(Stored data entries)
┄┄┄┄┄┄┄┄┄┄┄┄┄┄┄┄┄┄┄┄

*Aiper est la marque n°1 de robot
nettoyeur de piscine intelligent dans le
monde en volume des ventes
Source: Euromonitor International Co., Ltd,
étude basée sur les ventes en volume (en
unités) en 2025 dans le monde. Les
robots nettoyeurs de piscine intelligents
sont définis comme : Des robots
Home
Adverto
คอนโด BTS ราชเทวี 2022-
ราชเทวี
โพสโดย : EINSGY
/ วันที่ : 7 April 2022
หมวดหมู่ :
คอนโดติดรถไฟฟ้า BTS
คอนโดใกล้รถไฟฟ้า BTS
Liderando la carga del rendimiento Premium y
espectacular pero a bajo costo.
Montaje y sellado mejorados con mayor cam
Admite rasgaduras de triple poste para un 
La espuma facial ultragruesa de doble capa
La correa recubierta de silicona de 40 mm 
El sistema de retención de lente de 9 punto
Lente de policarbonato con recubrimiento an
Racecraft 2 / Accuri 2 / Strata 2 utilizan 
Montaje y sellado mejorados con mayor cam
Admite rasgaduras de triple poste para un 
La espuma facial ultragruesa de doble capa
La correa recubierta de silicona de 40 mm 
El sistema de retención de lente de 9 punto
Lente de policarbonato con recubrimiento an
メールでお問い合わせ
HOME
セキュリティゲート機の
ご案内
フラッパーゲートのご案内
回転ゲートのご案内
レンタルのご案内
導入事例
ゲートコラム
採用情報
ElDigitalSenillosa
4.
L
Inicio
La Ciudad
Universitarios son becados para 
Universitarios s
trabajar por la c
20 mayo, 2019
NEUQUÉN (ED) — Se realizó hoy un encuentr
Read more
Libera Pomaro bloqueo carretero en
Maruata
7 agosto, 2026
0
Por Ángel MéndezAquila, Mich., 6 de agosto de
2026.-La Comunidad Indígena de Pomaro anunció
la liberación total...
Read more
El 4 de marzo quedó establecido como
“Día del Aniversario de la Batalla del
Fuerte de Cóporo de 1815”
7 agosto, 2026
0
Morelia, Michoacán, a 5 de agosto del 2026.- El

┄┄┄┄┄┄┄┄┄┄┄┄┄┄┄┄┄┄┄┄

WHAT NEEDS TO BE DONE:
Beginning with the line that contains "NEUQUÉN (ED) — Se realizó hoy un encuentr", each line of the records above through the last one must be printed word for word.

FINISHED TASK:
NEUQUÉN (ED) — Se realizó hoy un encuentr
Read more
Libera Pomaro bloqueo carretero en
Maruata
7 agosto, 2026
0
Por Ángel MéndezAquila, Mich., 6 de agosto de
2026.-La Comunidad Indígena de Pomaro anunció
la liberación total...
Read more
El 4 de marzo quedó establecido como
“Día del Aniversario de la Batalla del
Fuerte de Cóporo de 1815”
7 agosto, 2026
0
Morelia, Michoacán, a 5 de agosto del 2026.- El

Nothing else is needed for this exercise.